Artificial hybrid neural network-based simultaneous scheme for solving nonlinear equations: Applications in engineering


Shams M., KAUSAR N., Araci S., Oros G. I.

Alexandria Engineering Journal, vol.108, pp.292-305, 2024 (SCI-Expanded) identifier

  • Publication Type: Article / Article
  • Volume: 108
  • Publication Date: 2024
  • Doi Number: 10.1016/j.aej.2024.07.078
  • Journal Name: Alexandria Engineering Journal
  • Journal Indexes: Science Citation Index Expanded (SCI-EXPANDED), Scopus, Compendex, INSPEC, Directory of Open Access Journals
  • Page Numbers: pp.292-305
  • Keywords: Artificial Neural Network, Convergence, Numerical schemes, Parallel methods, Residual error
  • Yıldız Technical University Affiliated: Yes

Abstract

A novel three-step simultaneous scheme for finding all distinct and multiple roots of non-linear equations are developed in this paper.
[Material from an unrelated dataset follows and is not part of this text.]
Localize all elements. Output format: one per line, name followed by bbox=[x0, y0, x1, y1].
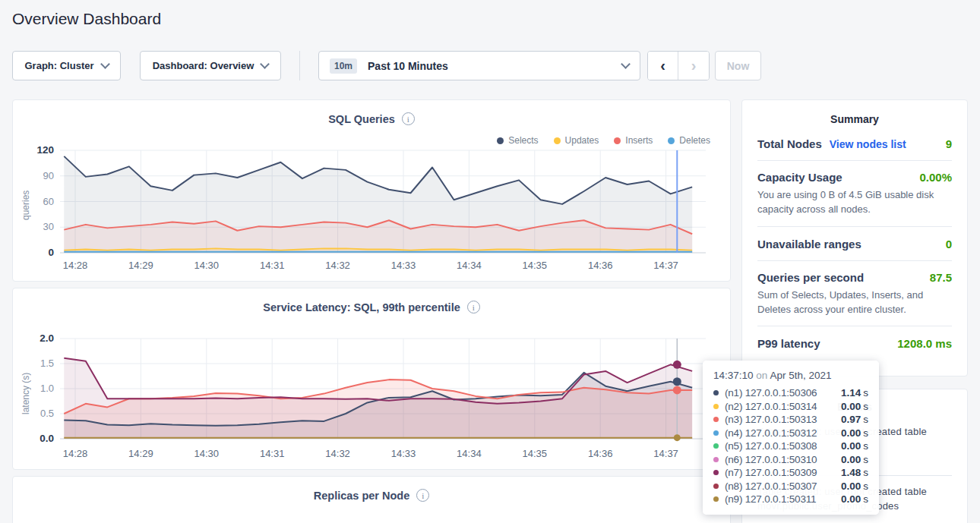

Analysis of convergence demonstrates that the newly created scheme has an order of convergence of eight. A hybrid neural network-based simultaneous technique is also developed to expedite convergence. Neural network-based approaches outperform existing methods in terms of iterations, error, and CPU time, as demonstrated by the engineering applications’ results. The analysis of the considered approaches on random starting approximations reveals that the newly proposed methods are more stable and consistent than previous methods.